No Hidden Variables
Why we freeze scoring constants and enforce calculating 75% of metrics using code, not judges.
If the score changes, the model must have changed. That is the golden rule of benchmarking. But with non-deterministic aggregators and "vibe-based" judging, scores often drift due to randomness in the evaluation process itself. LegalChain maximizes metric stability by relying on deterministic, audit-trail-verified scoring logic for all structural and citation components.
The Formula is Fixed
When ranking precedents for a ResearchPack, or verifying a citation, we use frozen code paths. There is no LLM "deciding" if a case is relevant; there is a formula.
Frozen Constants
Every weight, every threshold, and every penalty is explicitly versioned.

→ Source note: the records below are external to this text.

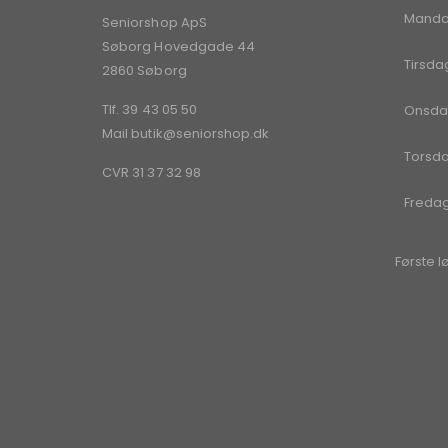
Mand
Seniorshop ApS
Søborg Hovedgade 44
Tirsda
2860 Søborg
Tlf. 39 43 05 50
Onsda
Mail
butik@seniorshop.dk
Torsd
CVR 31 37 32 98
Freda
Første l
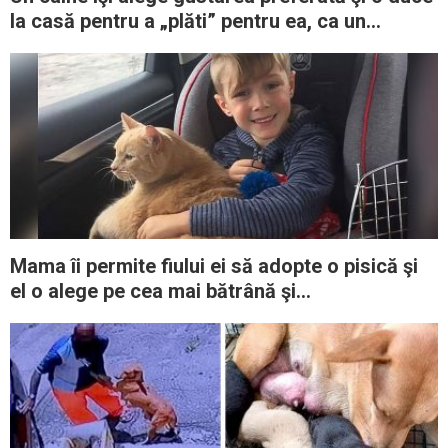
la casă pentru a „plăti” pentru ea, ca un
adevărat client cu 4 picioare
Mama îi permite fiului ei să adopte o pisică şi
el o alege pe cea mai bătrână şi
supraponderală din adăpost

We do not tweak these "under the hood."
Signal Weights
| "followed" | 1.0 |
| "cites" | 0.7 |
| "explained" | 0.5 |
| "overruled" | 0.0 |
Budget Limits
| Max Anchor Chars | 80,000 |
| Max Pack Chars | 120,000 |
| Top-K Authorities | 12 |
What IS Judged?
We reserve LLM judging only for qualities that cannot be measured via code:
- Quality of Reasoning: Is the argument logical and persuasive?
- Doctrinal Nuance: Does the analysis capture the subtlety of a holding?
- Completeness: Did the model address all relevant factors?
For everything else—Did it cite real cases? Did it follow IRAC structure? Did it find the right precedent?—we use code.